Tribunal Administratif de Montpellier — Décision N° TA34-2202232

mercredi 13 juillet 2022

JuridictionTribunal Administratif de Montpellier
SectionTribunal Administratif de Montpellier
N° DossierTA34-2202232
TypeDécision
RecoursExcès de pouvoir
PublicationC
Formation1ère chambre
Avocat requérantRUFFEL

Texte intégral

Vu la procédure suivante :

Par une requête, enregistrée le 2 mai 2022, M. A B, représenté par Me Ruffel, demande au tribunal :

1°) d'annuler l'arrêté du 18 janvier 2022 par lequel le préfet de l'Hérault a refusé de lui délivrer un titre de séjour et l'a obligé à quitter le territoire français dans un délai de trente jours en fixant le pays de destination ;

2°) d'enjoindre au préfet de l'Hérault de lui délivrer un titre de séjour portant la mention " vie privée et familiale " dans un délai d'un mois à compter de la notification du présent jugement, sous astreinte de 100 euros par jour de retard et, subsidiairement, de procéder au réexamen de sa demande selon les mêmes conditions de délai et d'astreinte ;

3°) de mettre à la charge de l'Etat une somme de 1 500 euros au titre des articles 37 et 75 de la loi du 10 juillet 1991, ce règlement emportant renonciation à l'aide juridictionnelle.

Il soutient que :

- l'arrêté attaqué est insuffisamment motivé en droit et en fait et révèle un défaut d'examen réel et sérieux de sa situation ;

- le préfet a commis une erreur de droit en lui opposant la nécessité de recourir à la procédure de regroupement familial ;

- l'arrêté attaqué méconnaît les dispositions de l'article L. 423-23 du code de l'entrée et du séjour des étrangers et du droit d'asile et les stipulations de l'articles 8 de la convention européenne de sauvegarde des droits de l'homme et des libertés fondamentales ;

- il méconnaît les stipulations de l'article 3-1 de la convention internationale relative aux droits de l'enfant ;

- le préfet a commis une erreur manifeste d'appréciation au regard de sa situation personnelle.

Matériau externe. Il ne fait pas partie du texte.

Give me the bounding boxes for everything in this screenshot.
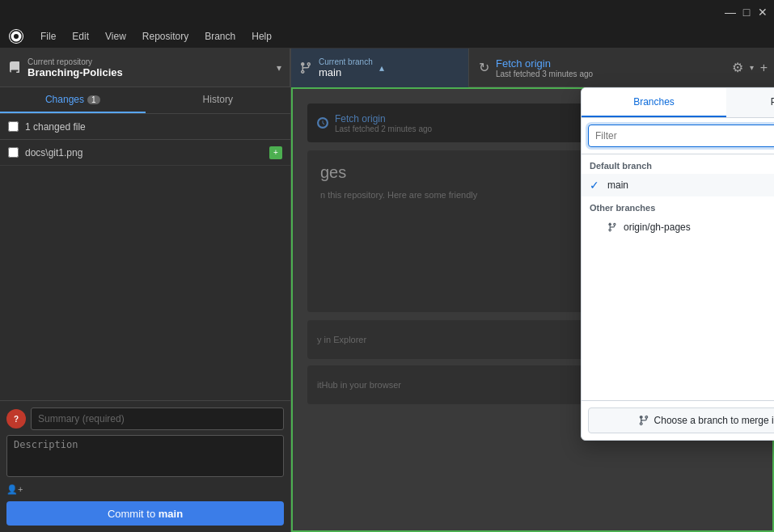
- file-name: docs\git1.png: [25, 147, 263, 158]
- tab-history[interactable]: History: [146, 87, 291, 113]
- branch-filter-input[interactable]: [588, 125, 774, 147]
- repo-name: Branching-Policies: [27, 66, 270, 78]
- tab-bar: Changes 1 History: [0, 87, 290, 114]
- fetch-title: Fetch origin: [496, 57, 593, 70]
- file-list-header: 1 changed file: [0, 114, 290, 140]
- add-coauthor-button[interactable]: 👤+: [6, 484, 284, 495]
- summary-row: ?: [6, 407, 284, 430]
- bg-fetch-info: Fetch origin Last fetched 2 minutes ago: [335, 113, 432, 133]
- dropdown-tab-pull-requests[interactable]: Pull requests: [726, 88, 774, 117]
- merge-icon: [638, 415, 649, 426]
- add-icon[interactable]: +: [760, 61, 768, 75]
- window-controls: — □ ✕: [725, 7, 768, 17]
- menu-branch[interactable]: Branch: [198, 28, 242, 44]
- dropdown-filter-row: New branch: [582, 118, 774, 154]
- branch-dropdown[interactable]: Branches Pull requests New branch Defaul…: [581, 87, 774, 441]
- branch-item-name-gh-pages: origin/gh-pages: [624, 222, 774, 233]
- merge-button[interactable]: Choose a branch to merge into main: [588, 407, 774, 433]
- menu-edit[interactable]: Edit: [66, 28, 95, 44]
- menu-repository[interactable]: Repository: [136, 28, 195, 44]
- bg-fetch-sub: Last fetched 2 minutes ago: [335, 125, 432, 133]
- menu-bar: File Edit View Repository Branch Help: [0, 24, 774, 49]
- svg-point-1: [14, 34, 19, 39]
- commit-button[interactable]: Commit to main: [6, 501, 284, 526]
- file-status-badge: +: [269, 146, 282, 159]
- repo-label: Current repository: [27, 57, 270, 66]
- right-top-bar: Current branch main ▴ ↻ Fetch origin Las…: [291, 49, 774, 87]
- file-checkbox[interactable]: [8, 147, 19, 158]
- tab-changes[interactable]: Changes 1: [0, 87, 146, 113]
- other-branch-section-title: Other branches: [582, 196, 774, 216]
- repo-chevron-icon: ▾: [277, 62, 281, 74]
- bg-fetch-title: Fetch origin: [335, 113, 432, 125]
- dropdown-tab-branches[interactable]: Branches: [582, 88, 726, 117]
- empty-check-icon: ✓: [590, 221, 603, 234]
- top-bar: Current repository Branching-Policies ▾: [0, 49, 290, 87]
- branch-item-name-main: main: [607, 179, 774, 191]
- dropdown-spacer: [582, 239, 774, 400]
- commit-area: ? 👤+ Commit to main: [0, 400, 290, 532]
- summary-input[interactable]: [31, 407, 284, 430]
- left-panel: Current repository Branching-Policies ▾ …: [0, 49, 291, 532]
- avatar: ?: [6, 409, 26, 429]
- app-logo: [8, 28, 24, 44]
- merge-btn-text: Choose a branch to merge into: [654, 415, 774, 426]
- repo-selector[interactable]: Current repository Branching-Policies ▾: [0, 49, 290, 87]
- dropdown-tab-bar: Branches Pull requests: [582, 88, 774, 118]
- default-branch-section-title: Default branch: [582, 154, 774, 174]
- changed-count-label: 1 changed file: [25, 121, 282, 133]
- branch-git-icon: [607, 222, 617, 232]
- fetch-icon: ↻: [479, 60, 489, 75]
- add-coauthor-icon: 👤+: [6, 484, 23, 495]
- description-textarea[interactable]: [6, 435, 284, 477]
- minimize-button[interactable]: —: [725, 7, 735, 17]
- branch-item-main[interactable]: ✓ main 12 hours ago: [582, 174, 774, 196]
- repo-info: Current repository Branching-Policies: [27, 57, 270, 78]
- select-all-checkbox[interactable]: [8, 121, 19, 132]
- branch-chevron-icon: ▴: [379, 62, 384, 74]
- changes-count-badge: 1: [87, 95, 100, 104]
- title-bar: — □ ✕: [0, 0, 774, 24]
- fetch-button[interactable]: ↻ Fetch origin Last fetched 3 minutes ag…: [469, 49, 725, 87]
- file-item[interactable]: docs\git1.png +: [0, 140, 290, 166]
- fetch-info: Fetch origin Last fetched 3 minutes ago: [496, 57, 593, 78]
- check-icon: ✓: [590, 179, 603, 192]
- branch-name: main: [319, 66, 373, 78]
- repo-icon: [8, 61, 21, 74]
- branch-selector[interactable]: Current branch main ▴: [291, 49, 469, 87]
- bg-action-label-2: itHub in your browser: [317, 380, 401, 390]
- branch-info: Current branch main: [319, 57, 373, 78]
- bg-fetch-icon: [317, 117, 328, 129]
- dropdown-footer: Choose a branch to merge into main: [582, 400, 774, 440]
- menu-view[interactable]: View: [99, 28, 133, 44]
- right-panel: Current branch main ▴ ↻ Fetch origin Las…: [291, 49, 774, 532]
- fetch-subtitle: Last fetched 3 minutes ago: [496, 70, 593, 78]
- maximize-button[interactable]: □: [742, 7, 751, 17]
- menu-file[interactable]: File: [34, 28, 62, 44]
- close-button[interactable]: ✕: [758, 7, 768, 17]
- settings-icon[interactable]: ⚙: [732, 60, 743, 75]
- bg-action-label-1: y in Explorer: [317, 335, 366, 344]
- branch-item-gh-pages[interactable]: ✓ origin/gh-pages 8 hours ago: [582, 216, 774, 239]
- branch-label: Current branch: [319, 57, 373, 66]
- menu-help[interactable]: Help: [245, 28, 278, 44]
- chevron-down-icon[interactable]: ▾: [750, 63, 754, 72]
- branch-icon: [299, 61, 312, 74]
- toolbar-icons: ⚙ ▾ +: [725, 60, 774, 75]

Par un mémoire en défense, enregistré le 8 juin 2022, le préfet de l'Hérault conclut au rejet de la requête.

Il fait valoir que les moyens ne sont pas fondés.

M. B a été admis au bénéfice de l'aide juridictionnelle totale par décision du 5 avril 2022.

Vu les autres pièces du dossier ;

Vu :

- la convention européenne de sauvegarde des droits de l'homme et des libertés fondamentales ;

- la convention internationale relative aux droits de l'enfant, signée à New-York le 26 janvier 1990 ;

- le code des relations entre le public et l'administration ;

- le code de l'entrée et du séjour des étrangers et du droit d'asile ;

- la loi n° 91-647 du 10 juillet 1991 ;

- le code de justice administrative.

Le président de la formation de jugement a dispensé le rapporteur public, sur sa proposition, de prononcer des conclusions à l'audience.

Les parties ont été régulièrement averties du jour de l'audience.

Ont été entendus au cours de l'audience publique :

- le rapport de M. Goursaud, premier conseiller,

- et les observations de Me Brulé, représentant M. B.

Considérant ce qui suit :

1. M. B, ressortissant albanais né le 11 août 1997, déclare être entré en France en 2015. L'intéressé a vu ses demandes de titre de séjour successives présentées au titre de l'asile rejetées par arrêtés en date des 14 octobre 2016 et 19 novembre 2018 et a fait l'objet de deux mesures d'éloignement. M. B s'est toutefois maintenu en situation irrégulière sur le territoire national et a sollicité le 26 octobre 2021 la délivrance d'un titre de séjour au titre de sa vie privée et familiale. Par arrêté du 27 janvier 2022, le préfet de l'Hérault a refusé de lui délivrer un titre de séjour et l'a obligé à quitter le territoire français dans un délai de trente jours en fixant le pays de destination. M. B demande au tribunal l'annulation de cet arrêté.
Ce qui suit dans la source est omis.